When self-regulating physiological systems (generally controlled by negative feedback systems, e.g. endocrine, cardiovascular) are subject to interference, their control mechanisms respond to minimise the effects of the interference and to restore the previous steady state or rhythm: this is homeostasis. The previous state may be a normal function, e.g. ovulation (a rare example of a positive feedback mechanism), or an abnormal function, e.g.
high blood pressure. If the body successfully restores the previous steady state or rhythm then the subject has become tolerant to the drug, i.e. a higher dose is needed to produce the desired previous effect.
In the case of hormonal contraceptives, persistence of suppression of ovulation occurs and is desired, but persistence of other effects, e.g. on blood coagulation and metabolism, is not desired.
In the case of arterial hypertension, tolerance to a single drug commonly occurs, e.g. reduction of peripheral resistance by a vasodilator is compensated by an increase in blood volume that restores the blood pressure; this is why a diuretic is commonly used together with a vasodilator in therapy.
Feedback systems. The endocrine system serves fluctuating body needs. Glands are therefore capable either of increasing or decreasing their output by means of negative (usually) feedback systems. An administered hormone or hormone analogue activates the receptors of the feedback system so that high doses cause suppression of natural production of the hormone. On withdrawal of the administered hormone restoration of the normal control mechanism takes time; e.g. the hypothalamic/pituitary/ adrenal cortex system can take months to recover full sensitivity, and sudden withdrawal of adminstered corticosteroid can result in an acute deficiency state that may be life-endangering.

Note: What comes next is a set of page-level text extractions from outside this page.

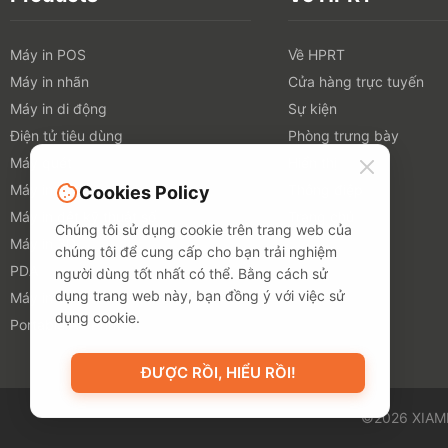
Máy in POS
Về HPRT
Máy in nhãn
Cửa hàng trực tuyến
Máy in di động
Sự kiện
Điện tử tiêu dùng
Phòng trưng bày
Máy quét
Hiển thị
Máy in TTO
Thông điệp
Cookies Policy
Máy in dệt kỹ thuật số
Trang chủ
Chúng tôi sử dụng cookie trên trang web của
Máy in 3D
chúng tôi để cung cấp cho bạn trải nghiệm
PDA
người dùng tốt nhất có thể. Bằng cách sử
dụng trang web này, bạn đồng ý với việc sử
Máy in ảnh
dụng cookie.
Portable A4 Printer
ĐƯỢC RỒI, HIỂU RỒI!
©2026 XIAM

Regulation of receptors. The number (density) of receptors on cells (for hormones, autacoids or local hormones, and drugs), the number occupied (receptor occupancy) and the capacity of the receptor to respond (affinity, efficacy) can change in reponse to the concentration of the specific binding molecule or ligand,26 whether this be agonist or antagonist (blocker). The effects always tend to restore cell function to its normal or usual state. Prolonged high concentrations of agonist (whether administered as a drug or over-produced in the body by a tumour) cause a reduction in the number of receptors available for activation (down-regulation); changes in receptor occupancy and affinity and the prolonged occupation of receptors by inert molecules (antagonists) leads to an increase in the number of
26 24 Latin: ligare, to bind.
receptors (up-regulation). At least some of this may be achieved by receptors moving inside the cell and out again (internalisation and externalisation).
Down-regulation and the accompanying receptor changes may explain the tolerant or refractory state seen in severe asthmatics who no longer respond to P-adrenoceptor agonists.
Up-regulation. The occasional exacerbation of ischaemic cardiac disease on sudden withdrawal of a p-adrenoceptor blocker may be explained by up-regulation during its administration, so that on withdrawal, an above-normal number of receptors suddenly becomes accessible to the normal chemo-transmitter, i.e. noradrenaline (norepinephrine).
Up-regulation with rebound sympathomimetic effects may be innocuous to a moderately healthy cardiovascular system, but the increased oxygen demand of these effects can have serious consequences where ischaemic disease is present and increased oxygen need cannot be met (angina pectoris, arrhythmia, myocardial infarction). Unmasking of a disease process that has worsened during prolonged suppressive use of the drug, i.e. resurgence, may also contribute to such exacerbations.
The rebound phenomenon is plainly a potential hazard and the use of a P-adrenoceptor blocker in the presence of ischaemic heart disease would be safer if rebound could be eliminated, p-adrenoceptor blockers that are not pure antagonists but have some agonist (sympathomimetic ischaemic) activity, i.e. partial agonists, may prevent the generation of additional adrenoceptors (up-regulation). Indeed there is evidence that rebound is less or is absent with pindolol, a partial agonist P-adrenoceptor blocker.
Sometimes a distinction is made between rebound (recurrence at intensified degree of the symptoms for which the drug was given) and withdrawal syndrome (appearance of new additional symptoms). The distinction is quantitative and does not imply different mechanisms.
Rebound and withdrawal phenomena occur erratically. In general, they are more likely with drugs having a short half-life (abrupt drop in plasma concentration) and pure agonist or antagonist action. They are less likely to occur with drugs having a long half-life and (probably) with those having a mixed agonist/antagonist (partial agonist) action on receptors.